When you take that test and it’s positive after countless negatives, it’s thrilling! There’s jumping up and down and hugging and celebrating. And then the morning sickness sets in and changes the mood a little. Or in my case this time, a lot.
A few weeks ago Marcello and I took the boys to the park to burn off some of their boundless energy. For me, morning sickness was in full force, but I couldn’t stand to think of being in the house a minute longer. I sat on the bench and watched Marcello chase after the boys.
On the bench next to me, a mom put sunblock on her son. I asked her how old he was. She didn’t respond. I guessed she didn’t hear me. Then when he started picking up rocks, I smiled at him. She ignored me, took his hand and pulled him away. That was pretty harsh, I thought. But my stomach was so upset I didn’t have the energy to think about it too much.
Later, I told Marcello about the mom ignoring me. He said she probably thought I was on something or hungover from the night before! “You look like you could throw up at any minute,” he said, laughing. “Seriously miserable.”
That made me laugh, but there’s not much else about morning sickness I find funny during this pregnancy.
This is my third pregnancy, and by far the most intense. My first two pregnancies were similar, though I was slightly more nauseated with the second. By week eight, I had low-grade nausea most of the day until my second trimester.
But this time, I started getting waves of nausea at three and a half weeks! By week six, I was nauseated all day and all night, making it hard to function (hence the infrequent blog posts). In the early days I didn’t want to move or talk or eat. Each bite of food was (and sometimes is still) a struggle to keep down. I felt the best laying completely still in my bed, which isn’t a frequent possibility while staying home with a two and three year old. I cried in the evenings. I felt worse by the day and it affected me in unexpected ways.
One Sunday afternoon I panicked. I knew Marcello was going to work in the morning and I didn’t know how I would make it through the day by myself with the boys. I was considering putting them in daycare I was so sick. I just couldn’t handle day-to-day tasks, so I decided to call doctor’s office to ask about medication. My midwife put me on Zofran, which helped enormously, but didn’t make it go away. I still got sick sometimes and the nausea never left, but it was much more manageable.

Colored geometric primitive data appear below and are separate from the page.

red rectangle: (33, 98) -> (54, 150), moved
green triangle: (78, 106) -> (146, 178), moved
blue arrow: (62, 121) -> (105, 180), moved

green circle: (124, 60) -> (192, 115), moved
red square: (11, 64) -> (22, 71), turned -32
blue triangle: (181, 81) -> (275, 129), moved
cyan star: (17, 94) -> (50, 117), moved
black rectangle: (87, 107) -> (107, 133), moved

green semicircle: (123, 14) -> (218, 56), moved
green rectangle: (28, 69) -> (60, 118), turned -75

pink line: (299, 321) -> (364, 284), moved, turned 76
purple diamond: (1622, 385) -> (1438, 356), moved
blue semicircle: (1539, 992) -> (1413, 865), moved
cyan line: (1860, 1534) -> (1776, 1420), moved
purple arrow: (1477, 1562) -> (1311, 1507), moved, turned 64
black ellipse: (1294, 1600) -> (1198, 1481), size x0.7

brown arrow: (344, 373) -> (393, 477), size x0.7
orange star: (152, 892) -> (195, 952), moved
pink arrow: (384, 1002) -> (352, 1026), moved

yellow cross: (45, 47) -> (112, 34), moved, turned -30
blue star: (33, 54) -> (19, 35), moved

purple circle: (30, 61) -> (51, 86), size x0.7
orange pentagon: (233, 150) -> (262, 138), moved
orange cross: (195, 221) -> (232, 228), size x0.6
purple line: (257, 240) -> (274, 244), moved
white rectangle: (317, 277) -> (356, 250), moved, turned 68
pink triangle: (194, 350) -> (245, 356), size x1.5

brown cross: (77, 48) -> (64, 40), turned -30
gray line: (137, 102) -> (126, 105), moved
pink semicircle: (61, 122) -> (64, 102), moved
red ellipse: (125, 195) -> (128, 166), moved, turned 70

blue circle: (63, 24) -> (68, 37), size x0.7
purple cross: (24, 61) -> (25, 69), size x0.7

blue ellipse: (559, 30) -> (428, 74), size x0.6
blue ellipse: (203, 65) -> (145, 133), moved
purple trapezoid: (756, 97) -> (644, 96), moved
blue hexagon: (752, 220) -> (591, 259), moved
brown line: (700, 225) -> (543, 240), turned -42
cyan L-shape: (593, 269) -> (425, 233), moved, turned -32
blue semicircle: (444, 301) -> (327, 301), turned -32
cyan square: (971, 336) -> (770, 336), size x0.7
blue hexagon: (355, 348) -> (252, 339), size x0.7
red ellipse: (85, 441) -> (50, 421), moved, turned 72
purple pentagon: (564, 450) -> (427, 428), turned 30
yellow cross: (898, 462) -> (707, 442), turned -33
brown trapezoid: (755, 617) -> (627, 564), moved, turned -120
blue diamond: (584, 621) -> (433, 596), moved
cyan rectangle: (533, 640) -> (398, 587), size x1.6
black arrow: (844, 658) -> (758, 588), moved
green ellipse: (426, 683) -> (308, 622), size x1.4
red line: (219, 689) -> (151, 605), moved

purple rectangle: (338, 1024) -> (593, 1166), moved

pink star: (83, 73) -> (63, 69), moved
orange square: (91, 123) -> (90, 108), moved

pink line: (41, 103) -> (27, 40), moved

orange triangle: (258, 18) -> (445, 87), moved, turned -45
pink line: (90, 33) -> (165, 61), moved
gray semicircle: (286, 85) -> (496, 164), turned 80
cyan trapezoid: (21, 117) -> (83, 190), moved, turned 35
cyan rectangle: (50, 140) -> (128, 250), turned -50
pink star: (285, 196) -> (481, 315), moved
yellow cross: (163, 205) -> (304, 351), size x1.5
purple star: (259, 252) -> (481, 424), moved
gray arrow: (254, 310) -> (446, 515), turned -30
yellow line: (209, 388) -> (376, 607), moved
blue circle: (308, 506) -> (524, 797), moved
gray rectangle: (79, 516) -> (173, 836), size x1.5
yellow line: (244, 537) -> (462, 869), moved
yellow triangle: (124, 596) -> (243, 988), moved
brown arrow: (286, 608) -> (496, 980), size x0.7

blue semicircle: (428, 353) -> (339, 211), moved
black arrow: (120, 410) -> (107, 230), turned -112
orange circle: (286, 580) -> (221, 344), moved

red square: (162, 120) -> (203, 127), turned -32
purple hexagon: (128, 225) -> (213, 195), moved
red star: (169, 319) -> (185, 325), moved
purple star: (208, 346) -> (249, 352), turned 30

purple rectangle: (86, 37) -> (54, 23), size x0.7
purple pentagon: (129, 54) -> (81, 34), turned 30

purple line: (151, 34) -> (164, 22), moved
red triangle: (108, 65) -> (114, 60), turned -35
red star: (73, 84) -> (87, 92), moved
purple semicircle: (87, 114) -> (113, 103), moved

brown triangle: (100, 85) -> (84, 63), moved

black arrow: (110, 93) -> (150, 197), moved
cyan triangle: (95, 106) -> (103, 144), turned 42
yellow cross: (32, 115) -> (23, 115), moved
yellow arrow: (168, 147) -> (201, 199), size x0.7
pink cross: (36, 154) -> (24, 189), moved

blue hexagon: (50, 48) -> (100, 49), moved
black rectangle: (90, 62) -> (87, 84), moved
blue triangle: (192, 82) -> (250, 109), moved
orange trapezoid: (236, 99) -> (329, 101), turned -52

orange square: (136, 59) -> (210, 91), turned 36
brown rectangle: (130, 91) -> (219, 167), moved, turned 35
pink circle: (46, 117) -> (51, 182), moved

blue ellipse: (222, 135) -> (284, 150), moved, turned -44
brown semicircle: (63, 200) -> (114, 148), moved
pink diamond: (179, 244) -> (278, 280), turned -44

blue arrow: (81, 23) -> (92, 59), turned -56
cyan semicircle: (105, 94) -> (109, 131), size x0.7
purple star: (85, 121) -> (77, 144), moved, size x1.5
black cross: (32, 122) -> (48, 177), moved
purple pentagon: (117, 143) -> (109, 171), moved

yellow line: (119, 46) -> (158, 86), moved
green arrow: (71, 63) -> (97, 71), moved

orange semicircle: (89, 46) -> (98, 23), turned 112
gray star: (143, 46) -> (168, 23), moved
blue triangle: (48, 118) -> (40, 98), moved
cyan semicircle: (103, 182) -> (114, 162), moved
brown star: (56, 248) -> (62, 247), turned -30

Even with the medication, I felt depressed and apathetic. Feeling sick ’round the clock makes it hard to see the small everyday beauties and enjoy funny little moments. It’s inescapable and relentless. Days dragged on forever and felt as empty as my rebellious stomach. It’s not my nature to feel this way. I don’t have a tendency to feel blue, and my fall was long and hard.
Can I be very honest with you? I would have hoped my reaction would have been: I would walk to the ends of the Earth for my little child. I already love you completely.
Instead, in the throws of it, I was hardly thinking about my little child at all. I focused on what I might eat without gagging, what I could make for the boys to eat without gagging, how many hours until they they went to bed, and how many days away I was from my second trimester — which would surely hold some relief.
Guilt wove its way into all of these other feelings as well. Guilt for letting morning sickness steal my excitement of a new baby. Guilt for losing my temper with the boys, who don’t understand I’m sick. Guilt for making Marcello do most everything. Guilt for just not being a very fun person to be around.
One particular evening I was able to eat a little dinner, and I was feeling slightly better than usual. I was still perched on my usual spot on the couch, but was laughing and giving Marcello a hard time. “There you are,” he said. “I lost you for a little while.” It showed me what a drastic personality change I’ve had over the past few months.
I know as the nausea wears off the old me will come back. And even with these unwelcome feelings, a grateful heart lies underneath it all. It gets buried some days, but I’m learning to be joyful in all circumstances and am hopeful I’ll be stronger and more compassionate because of this.
I might not be shouting from the rooftops, but I am ever thankful to God for never leaving my side and giving us this new life. I have cysts on my ovaries (Polycystic Ovarian Syndrome) and have difficulties getting pregnant, believe it or not. Each of our children are miracles to me.
Did you have morning sickness? Did it knock the wind out of you?